Superconductor Technologies Inc. Announces $2.2 Million Registered Direct Offering Priced At-The-Market
July 28 2016 - 8:00AM
Superconductor Technologies Inc. (STI) (Nasdaq:SCON), a world
leader in the development and production of high temperature
superconducting (HTS) materials and associated technologies, today
announced that it entered into a definitive securities purchase
agreement with a single institutional investor providing for
expected total gross proceeds of approximately $2.2 million. The
offering is expected to close on or about August 2, 2016, subject
to satisfaction of customary closing conditions.
The offering was priced at $3.08375 per share of
common stock (or common stock equivalent), with each share of
common stock (or common stock equivalent) coupled with a
five-and-one-half year warrant to purchase 0.75 of a share of
common stock, at a purchase price of $3.00 per share.
Rodman & Renshaw, a unit of H.C. Wainwright
& Co., acted as the exclusive placement agent in connection
with the offering.
STI intends to use the net proceeds from the
offering for working capital and general corporate purposes.
The shares of common stock described above were
offered pursuant to a shelf registration statement (File No.
333-202702), which was declared effective by the United States
Securities and Exchange Commission (“SEC”) on March 19, 2015. The
warrants described above have not been registered under the
Securities Act of 1933 (the “Act”), and may not be offered or sold
in the United States absent registration with the SEC or an
applicable exemption from such registration requirements.
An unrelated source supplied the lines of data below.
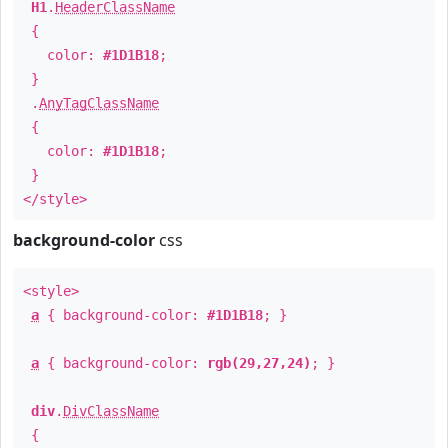
H1
.
HeaderClassName
{
color:
#1D1B18
;
}
.
AnyTagClassName
{
color:
#1D1B18
;
}
</style>
background-color
css
<style>
a
{ background-color:
#1D1B18
; }
a
{ background-color:
rgb(29,27,24)
; }
div
.
DivClassName
{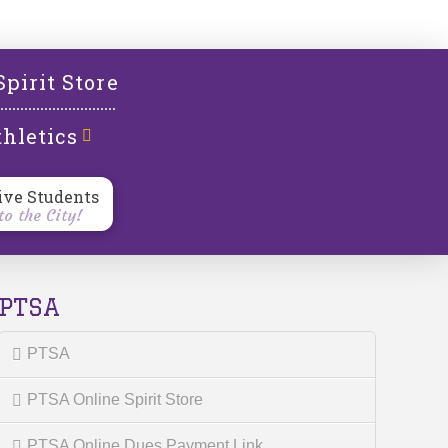
l
Spirit Store
hletics
ive Students
o the City!
PTSA
PTSA
PTSA Online Spirit Store
PTSA Online Dues Payment Link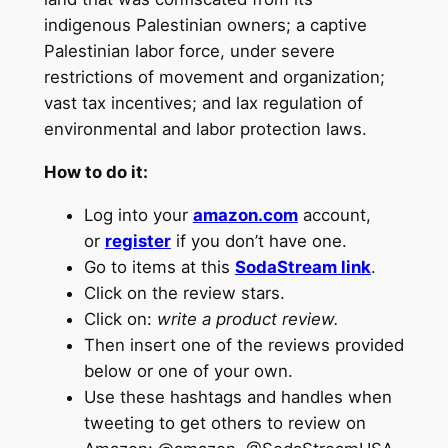
indigenous Palestinian owners; a captive
Palestinian labor force, under severe
restrictions of movement and organization;
vast tax incentives; and lax regulation of
environmental and labor protection laws.
How to do it:
Log into your
amazon.com
account,
or
register
if you don’t have one.
Go to items at this
SodaStream link
.
Click on the review stars.
Click on:
write a product review.
Then insert one of the reviews provided
below or one of your own.
Use these hashtags and handles when
tweeting to get others to review on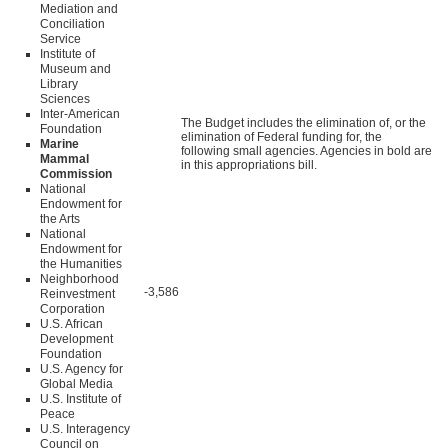
Mediation and
Conciliation
Service
Institute of
Museum and
Library
Sciences
Inter-American
The Budget includes the elimination of, or the
Foundation
elimination of Federal funding for, the
Marine
following small agencies. Agencies in bold are
Mammal
in this appropriations bill.
Commission
National
Endowment for
the Arts
National
Endowment for
the Humanities
Neighborhood
-3,586
Reinvestment
Corporation
U.S. African
Development
Foundation
U.S. Agency for
Global Media
U.S. Institute of
Peace
U.S. Interagency
Council on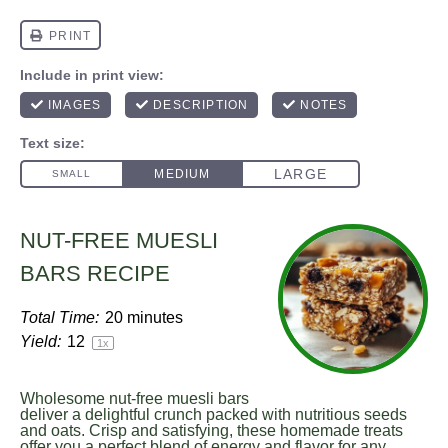
NUT-FREE MUESLI
BARS RECIPE
Total Time:
20 minutes
Yield:
1
2
1
x
Wholesome nut-free muesli bars
deliver a delightful crunch packed with nutritious seeds
and oats. Crisp and satisfying, these homemade treats
offer you a perfect blend of energy and flavor for any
This press release shall not constitute an offer to
sell or the solicitation of an offer to buy any of the securities
described herein, nor shall there be any sale of these securities
in any state or jurisdiction in which such offer, solicitation or
sale would be unlawful prior to registration or qualification under
the securities laws of any such state or jurisdiction. When filed
with the SEC, copies of the prospectus supplement and the
accompanying base prospectus relating to this offering may be
obtained at the SEC’s website at http://www.sec.gov. Copies of the
prospectus supplement and accompanying prospectus relating to the
offering may be obtained from H.C. Wainwright & Co., LLC by
contacting by telephone at (212) 356-0530 or by e-mail at
placements@hcwco.com.
About Superconductor Technologies Inc.
(STI) Superconductor Technologies Inc. is a global leader
in superconducting innovation. Its Conductus® superconducting wire
platform offers high performance, cost-effective and scalable
superconducting wire. With 100 times the current carrying capacity
of conventional copper and aluminum, superconducting wire offers
zero resistance with extreme high current density. This provides a
significant benefit for electric power transmission and also
enables much smaller or more powerful magnets for motors,
generators, energy storage and medical equipment. Since 1987, STI
has led innovation in HTS materials, developing more than 100
patents as well as proprietary trade secrets and manufacturing
expertise. For more than 20 years STI utilized its unique HTS
manufacturing process for solutions to maximize capacity
utilization and coverage for Tier 1 telecommunications operators.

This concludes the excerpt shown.